With the above functions, it is possible to support visually impaired people using the Internet.
[Brief description of the drawings]
FIG. 1 is a principle configuration diagram of the present invention.
FIG. 2 is a system configuration diagram to which the present invention is applied.
FIG. 3 is a system configuration diagram of an embodiment of the present invention.
FIG. 4 is a sequence chart of an operation according to an embodiment of the present invention.
FIG. 5 is a diagram showing a normal user interface of a Web browser according to an embodiment of the present invention.
FIG. 6 is an example of reading aloud by a voice browser according to an embodiment of the present invention.
FIG. 7 is an example of a homepage type displayed by a multi-frame configuration of a Web browser according to an embodiment of the present invention.
FIG. 8 is an example of reading aloud by a voice browser according to an embodiment of the present invention.
FIG. 9 is an example in which an image is posted on a Web browser according to an embodiment of the present invention.
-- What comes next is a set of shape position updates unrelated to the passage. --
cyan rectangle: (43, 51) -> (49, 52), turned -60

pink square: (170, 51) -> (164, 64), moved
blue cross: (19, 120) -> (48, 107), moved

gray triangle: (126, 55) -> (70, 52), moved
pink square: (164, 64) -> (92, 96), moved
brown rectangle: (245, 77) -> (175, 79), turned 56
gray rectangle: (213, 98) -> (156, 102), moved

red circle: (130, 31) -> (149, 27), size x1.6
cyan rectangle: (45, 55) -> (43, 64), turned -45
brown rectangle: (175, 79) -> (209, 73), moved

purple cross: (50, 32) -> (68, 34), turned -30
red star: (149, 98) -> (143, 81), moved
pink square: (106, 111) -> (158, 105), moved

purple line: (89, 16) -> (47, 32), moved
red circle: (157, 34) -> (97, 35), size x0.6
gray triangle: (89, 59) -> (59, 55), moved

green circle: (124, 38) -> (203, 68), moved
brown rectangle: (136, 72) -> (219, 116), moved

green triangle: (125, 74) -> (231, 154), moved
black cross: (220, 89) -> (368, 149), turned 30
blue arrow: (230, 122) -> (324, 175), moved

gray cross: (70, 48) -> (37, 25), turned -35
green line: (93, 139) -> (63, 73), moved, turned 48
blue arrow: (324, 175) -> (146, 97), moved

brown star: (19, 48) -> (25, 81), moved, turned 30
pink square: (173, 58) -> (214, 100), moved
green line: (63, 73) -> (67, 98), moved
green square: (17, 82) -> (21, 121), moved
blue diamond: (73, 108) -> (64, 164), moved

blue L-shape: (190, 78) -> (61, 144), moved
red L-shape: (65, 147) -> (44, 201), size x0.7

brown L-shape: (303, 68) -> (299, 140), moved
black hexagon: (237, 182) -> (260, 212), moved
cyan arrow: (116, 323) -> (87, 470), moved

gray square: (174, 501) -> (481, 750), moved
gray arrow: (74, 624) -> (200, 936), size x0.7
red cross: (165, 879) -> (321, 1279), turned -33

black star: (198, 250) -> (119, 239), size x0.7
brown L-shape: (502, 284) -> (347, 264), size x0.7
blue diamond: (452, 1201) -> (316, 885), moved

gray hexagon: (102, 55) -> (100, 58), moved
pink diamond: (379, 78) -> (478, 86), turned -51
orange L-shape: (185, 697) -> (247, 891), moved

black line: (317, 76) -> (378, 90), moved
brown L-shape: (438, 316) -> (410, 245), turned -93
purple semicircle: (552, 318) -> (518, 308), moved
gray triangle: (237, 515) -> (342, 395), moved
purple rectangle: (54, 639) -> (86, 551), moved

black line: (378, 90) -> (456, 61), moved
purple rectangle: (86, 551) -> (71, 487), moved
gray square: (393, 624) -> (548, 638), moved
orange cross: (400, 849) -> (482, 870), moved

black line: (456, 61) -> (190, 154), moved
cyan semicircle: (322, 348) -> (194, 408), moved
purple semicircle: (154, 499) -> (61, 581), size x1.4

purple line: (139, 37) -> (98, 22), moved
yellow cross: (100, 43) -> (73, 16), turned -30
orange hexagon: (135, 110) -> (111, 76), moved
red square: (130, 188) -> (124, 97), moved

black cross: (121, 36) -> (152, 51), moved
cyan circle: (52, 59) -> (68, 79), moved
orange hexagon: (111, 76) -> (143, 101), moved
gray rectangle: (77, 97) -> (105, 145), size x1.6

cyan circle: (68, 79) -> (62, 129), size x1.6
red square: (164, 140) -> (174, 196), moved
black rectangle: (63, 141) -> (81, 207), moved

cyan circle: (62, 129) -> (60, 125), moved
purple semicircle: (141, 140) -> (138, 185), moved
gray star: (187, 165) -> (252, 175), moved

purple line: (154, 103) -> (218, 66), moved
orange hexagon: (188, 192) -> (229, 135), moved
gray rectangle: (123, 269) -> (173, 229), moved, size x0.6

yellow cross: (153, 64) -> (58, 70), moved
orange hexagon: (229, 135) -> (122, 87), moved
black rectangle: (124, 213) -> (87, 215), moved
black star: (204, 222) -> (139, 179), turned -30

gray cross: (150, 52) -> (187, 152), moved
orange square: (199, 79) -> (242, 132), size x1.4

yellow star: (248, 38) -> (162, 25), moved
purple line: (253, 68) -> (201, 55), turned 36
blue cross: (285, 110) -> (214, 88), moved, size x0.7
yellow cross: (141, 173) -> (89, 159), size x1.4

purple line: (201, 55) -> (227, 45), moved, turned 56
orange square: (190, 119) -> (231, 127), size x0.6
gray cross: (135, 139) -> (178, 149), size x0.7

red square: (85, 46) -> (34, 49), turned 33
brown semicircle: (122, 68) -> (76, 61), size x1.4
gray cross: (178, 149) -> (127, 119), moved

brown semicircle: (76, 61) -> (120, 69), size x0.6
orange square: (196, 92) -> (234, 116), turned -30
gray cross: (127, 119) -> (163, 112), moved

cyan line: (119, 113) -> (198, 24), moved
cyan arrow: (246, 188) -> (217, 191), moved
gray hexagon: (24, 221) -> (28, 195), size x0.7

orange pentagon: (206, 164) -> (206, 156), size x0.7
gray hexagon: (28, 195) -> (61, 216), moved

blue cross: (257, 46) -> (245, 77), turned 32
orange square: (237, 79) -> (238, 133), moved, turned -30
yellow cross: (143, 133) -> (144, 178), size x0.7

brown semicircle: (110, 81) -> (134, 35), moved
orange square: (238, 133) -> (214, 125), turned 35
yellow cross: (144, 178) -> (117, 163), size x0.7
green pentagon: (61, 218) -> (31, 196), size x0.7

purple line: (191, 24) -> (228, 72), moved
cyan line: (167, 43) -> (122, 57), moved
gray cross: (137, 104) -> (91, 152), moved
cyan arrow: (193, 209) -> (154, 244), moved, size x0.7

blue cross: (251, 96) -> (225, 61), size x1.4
FIG. 10 is an example of reading aloud by a voice browser according to an embodiment of the present invention.
FIG. 11 is a configuration diagram in the case of reproducing music / reading content according to an embodiment of the present invention.
FIG. 12 is a sequence chart of audio data reproduction control according to an embodiment of the present invention.
[Explanation of symbols]
DESCRIPTION OF SYMBOLS 10 Client terminal 11 Web browser 12 Voice input button monitoring program 13 Voice browser client 14 Reproduction software 20, 30, 40, 50, 60 Workstation 21 Proxy server 22 English-Japanese translation engine 31 Japanese-English translation engine 41 Proxy server 51 Speech recognition I / F program 52 Speech recognition engine 53 Morphological analysis engine 61 Speech synthesis engine 70 Internet 100 Server 110 Title 120 Text 130 Link item 200 Client terminal 201 Voice input means 202 Request issue means 203 Voice output means 210 First frame 220 Two-frame 310 image

Claims

An HTML file stored on servers acquired via the Internet, an audio client terminal for outputting a voice,
Voice input means for inputting a user's voice request;
The input user's voice is transmitted to the voice recognition server, a voice recognition result is received from the voice recognition server, a URL is extracted from the received voice recognition result, and an HTML file is stored in the proxy server based on the URL. Request issuing means to request;
Means for analyzing an HTML file acquired from the proxy server and classifying the file into a title, a link item, and a body;
Means for transmitting the classified link items to a speech recognition server;
Means for transmitting displayed text information including the title, link item, and body to a speech synthesis server, and receiving speech data synthesized from the speech synthesis server;
Using the received voice data, voice output means for reading out the voice in the order of title, link item, and text;
Audio client terminal characterized in that it comprises a.